Strata Clean Energy has closed on all installments of tax equity financing for two standalone battery energy storage systems in Vermont.
Strata partnered with United Community Bank (UCB) and Enhanced Capital on an $8.7 million investment for the Georgia and Springfield, Vermont, projects, each of which have 5 MW/10 MWh of storage capacity. The first installment of financing closed in March, making the sites among the first standalone storage projects to be funded using investment tax credits (ITC) under the Inflation Reduction Act. Both sites have now commenced commercial operations and the final installment of financing has closed.
“Our capital markets team, alongside our partners at Enhanced Capital and United Community Bank, demonstrated unwavering commitment in effectively navigating the investment tax credits associated with the IRA,” said Josh Rogol, president of Strata Clean Energy, “We are looking forward to more financing opportunities using similar strategies, particularly for the Scatter Wash battery storage complex, a 255MW/1GWh site we developed in Phoenix.”
The Georgia and Springfield systems will help reduce costs and carbon emissions during peak energy demand periods.
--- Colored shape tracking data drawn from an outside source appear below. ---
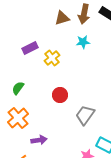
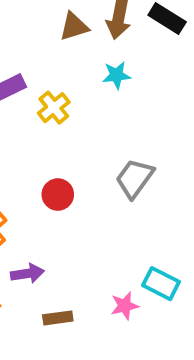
red circle: (60, 95) -> (58, 195), moved
gray trapezoid: (85, 115) -> (135, 178), moved

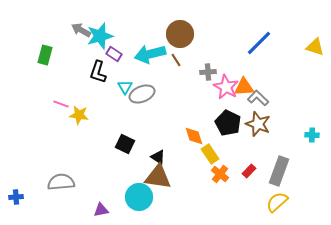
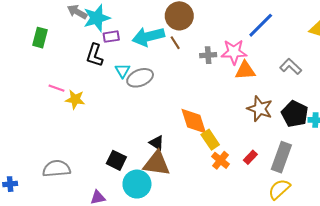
purple rectangle: (114, 54) -> (111, 37), turned -42
pink star: (226, 87) -> (234, 52), moved, turned -30
gray L-shape: (258, 98) -> (291, 66), moved
black pentagon: (228, 123) -> (295, 114), moved
orange diamond: (194, 136) -> (194, 121), size x1.4
black square: (125, 144) -> (116, 160), moved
As part of its rapidly growing battery energy storage platform, Strata assumes ownership and long-term operational responsibilities for both projects.
“The financing for these two battery energy storage systems marks another milestone in our commitment to impactful investments,” said Ed Rossier, managing director and head of climate finance at Enhanced Capital. “This partnership enables the deployment of innovative energy storage solutions that benefit the grid, the environment, and the community.”
With the addition of the Georgia and Springfield projects, Strata has developed over 3.1 GWh of battery energy storage assets across 13 projects and plans to own and operate facilities nationwide as part of its independent power producer strategy.